Viet Thanh Nguyen's The Sympathizer was one of the most widely and highly praised novels of 2015. Nguyen's next fiction book, The Refugees, is a collection of perfectly formed stories written over a period of twenty years, exploring questions of immigration, identity, love, and family.

With the coruscating gaze that informed The Sympathizer, in The Refugees Viet Thanh Nguyen gives voice to lives led between two worlds, the adopted homeland and the country of birth. From a young Vietnamese refugee who suffers profound culture shock when he comes to live with two gay men in San Francisco, to a woman whose husband is suffering from dementia and starts to confuse her for a former lover, to a girl living in Ho Chi Minh City whose older half-sister comes back from America having seemingly accomplished everything she never will, the stories are a captivating testament to the dreams and hardships of immigration.

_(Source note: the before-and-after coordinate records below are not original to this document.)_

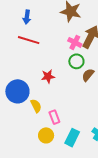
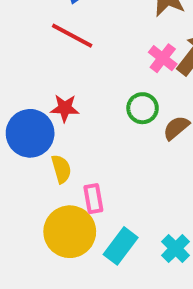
green circle: (76, 61) -> (143, 108), moved
red star: (48, 76) -> (65, 108), moved
yellow circle: (46, 135) -> (70, 232), size x1.6

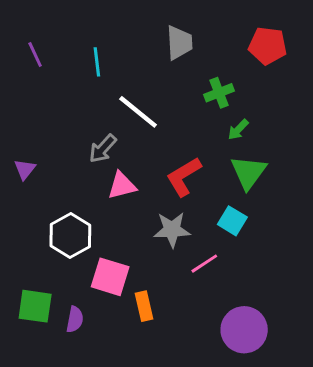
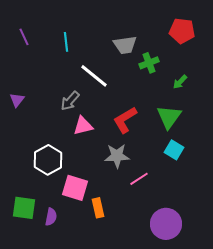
gray trapezoid: (179, 43) -> (125, 45), moved, turned 85
green arrow: (238, 130) -> (180, 82), moved
purple triangle: (25, 169) -> (17, 100), moved
cyan square: (232, 221) -> (174, 150), moved

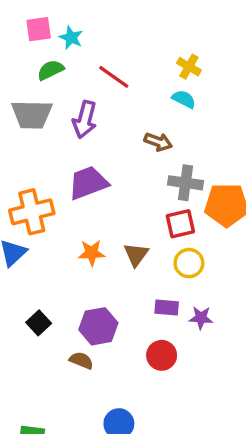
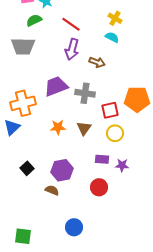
purple arrow: (85, 120) -> (72, 49), moved
gray cross: (186, 183) -> (85, 93), moved

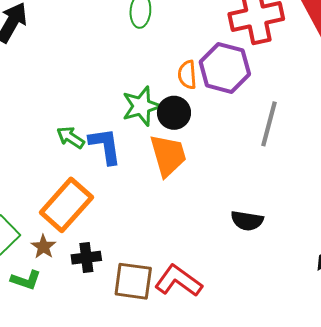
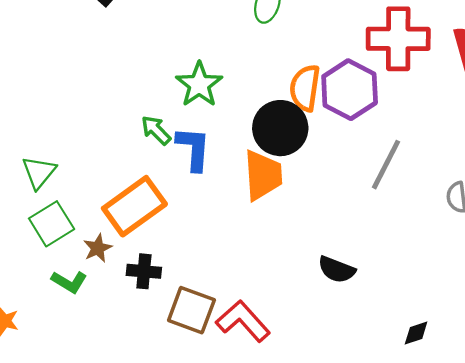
orange semicircle: (187, 75) -> (305, 88), size x1.4
green star: (141, 106) -> (199, 84), moved, turned -30
black circle: (174, 113) -> (280, 128), size x1.4

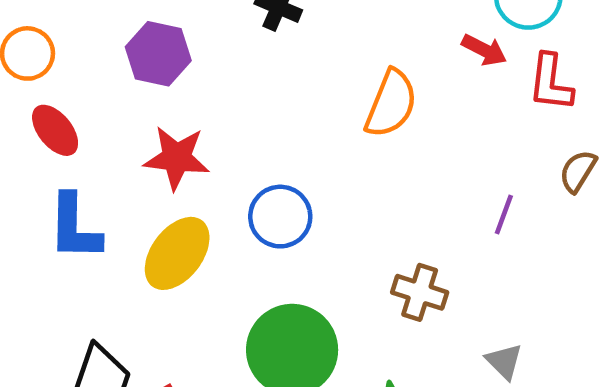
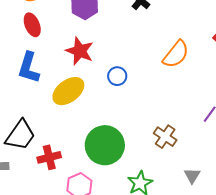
blue circle: (280, 217) -> (117, 76), moved, size x0.7

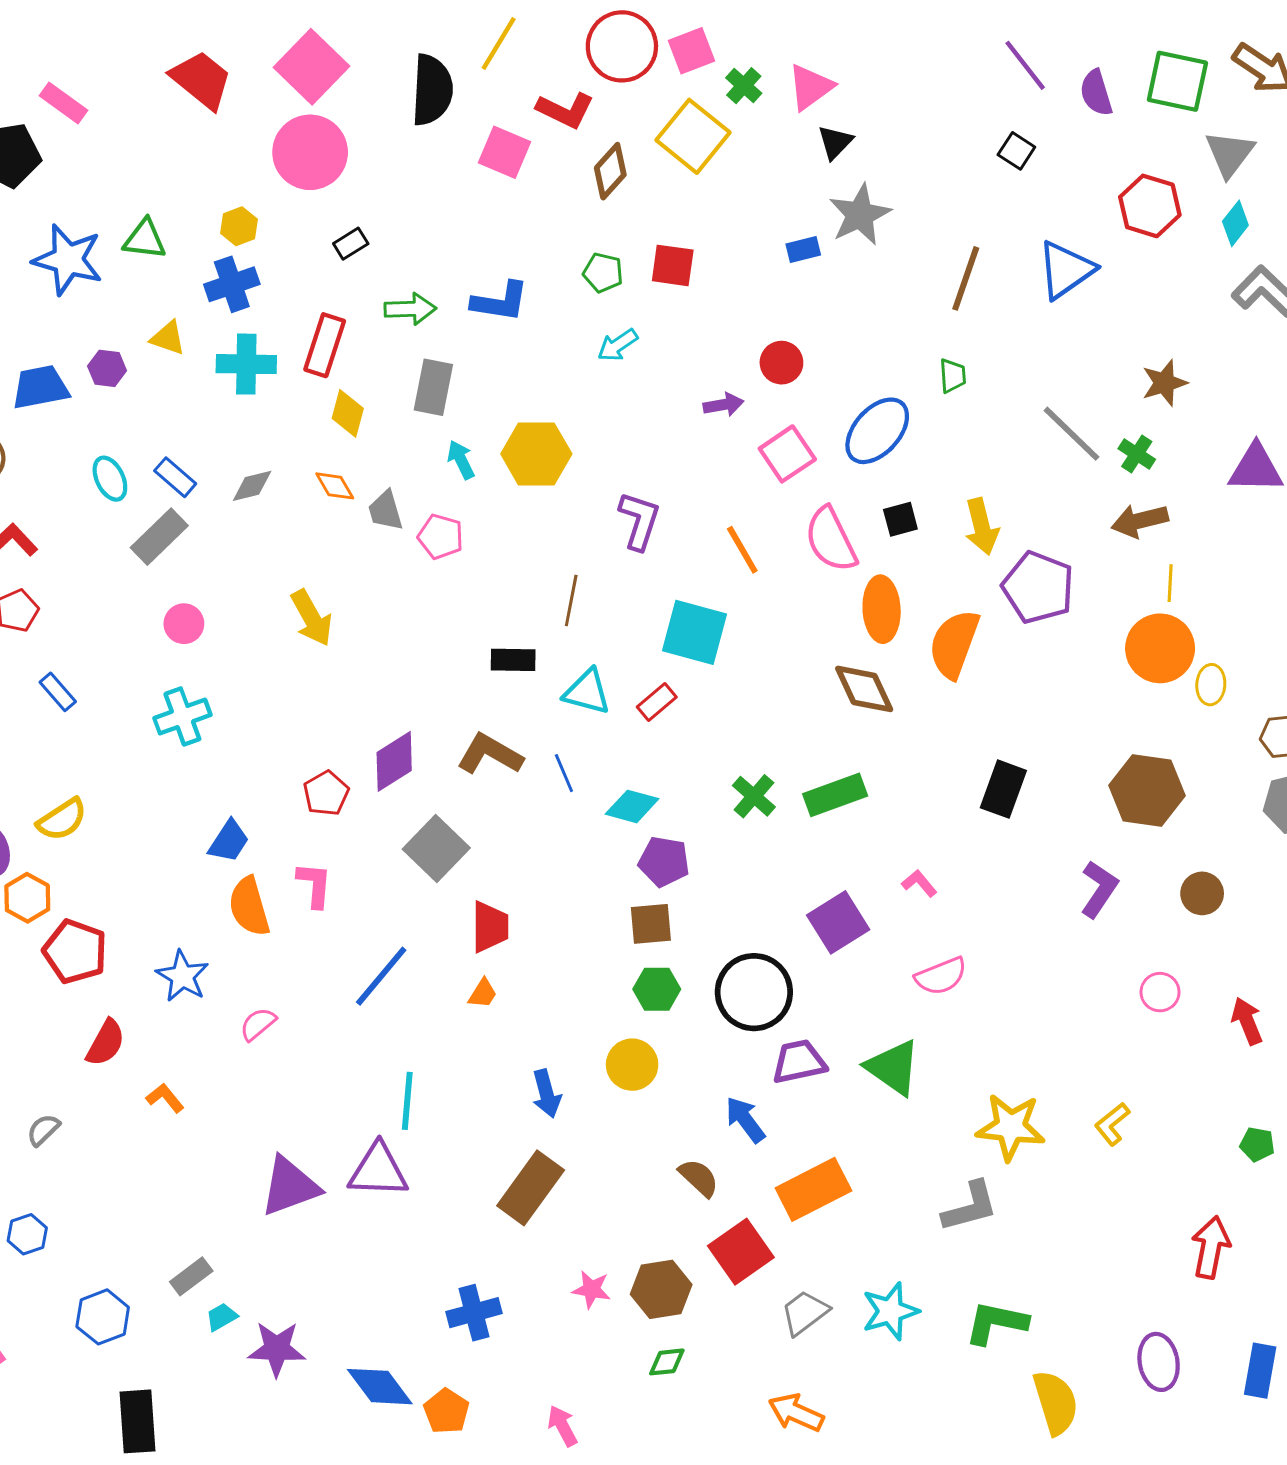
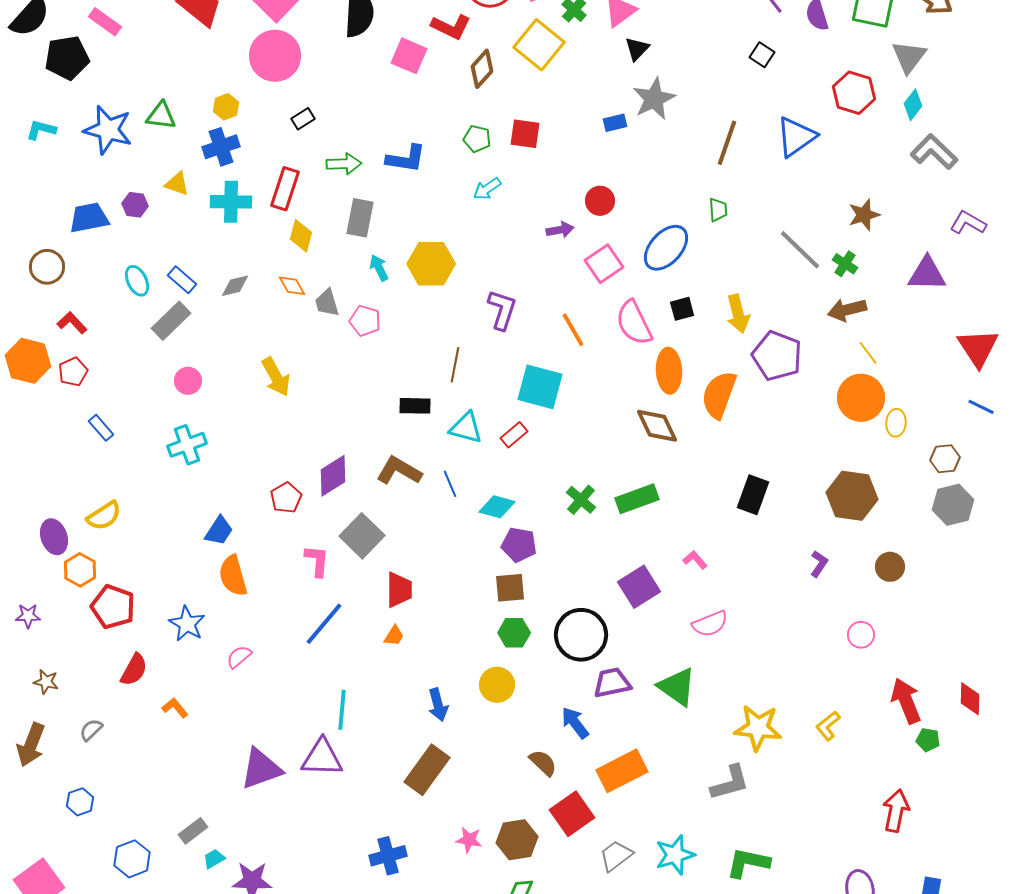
yellow line: (1170, 583) -> (868, 353), turned -40
pink L-shape: (314, 885) -> (317, 561), moved
purple L-shape: (1099, 889) -> (819, 564), size x0.7
red arrow: (1247, 1021) -> (906, 701), moved, size x1.4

The second piece of fiction by a major new voice in American letters, The Refugees is a beautifully written and sharply observed book about the aspirations of those who leave one country for another, and the relationships and desires for self-fulfillment that define our lives.

The Other Man

Liem's plan was to walk calmly past the waiting crowd after he disembarked, but instead he found himself hesitating at the gate, anxiously scanning the strange faces. In one hand he held his duffel bag, and in the other he clutched the form given to him by Mrs. Lindemulder, the woman with the horn-rimmed glasses from the refugee service. When she had seen him off at the San Diego airport, she'd told him his sponsor, Parrish Coyne, would be waiting in San Francisco. The flight was only his second trip by air, and he'd passed it crumpling and uncrumpling an empty pretzel bag, until his seatmate asked him if he would please stop. American etiquette confused him, for Americans could sometimes be very polite, and at other times rather rude, jostling by him as they did now in their rush to disembark. The lingering pressure in his ears bewildered him further, making it hard for him to understand the PA system's distorted English. He was wondering if he was...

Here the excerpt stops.